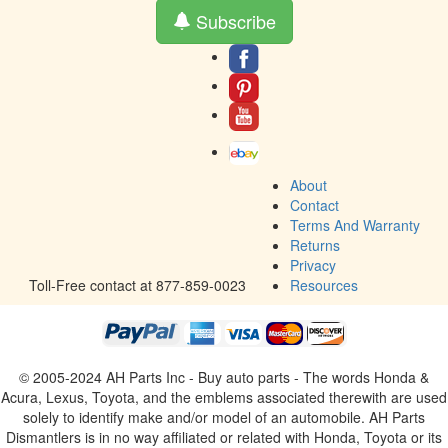
Subscribe
About
Contact
Terms And Warranty
Returns
Privacy
Toll-Free contact at 877-859-0023
Resources
© 2005-2024 AH Parts Inc - Buy auto parts - The words Honda &
Acura, Lexus, Toyota, and the emblems associated therewith are used
solely to identify make and/or model of an automobile. AH Parts
Dismantlers is in no way affiliated or related with Honda, Toyota or its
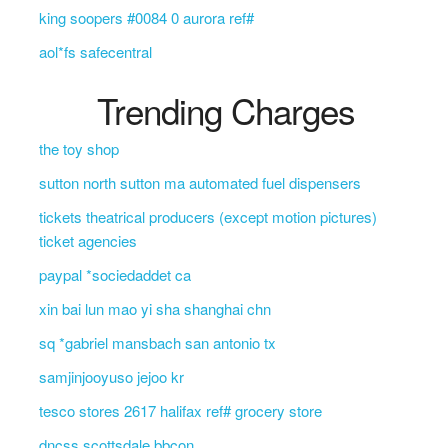
king soopers #0084 0 aurora ref#
aol*fs safecentral
Trending Charges
the toy shop
sutton north sutton ma automated fuel dispensers
tickets theatrical producers (except motion pictures)
ticket agencies
paypal *sociedaddet ca
xin bai lun mao yi sha shanghai chn
sq *gabriel mansbach san antonio tx
samjinjooyuso jejoo kr
tesco stores 2617 halifax ref# grocery store
dncss scottsdale bbcon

■ ■ ■ ■ ■ ■ ■

_Exercise details_
Return the lines above that include the string "Honda".

_Answer box_
© 2005-2024 AH Parts Inc - Buy auto parts - The words Honda &
Dismantlers is in no way affiliated or related with Honda, Toyota or its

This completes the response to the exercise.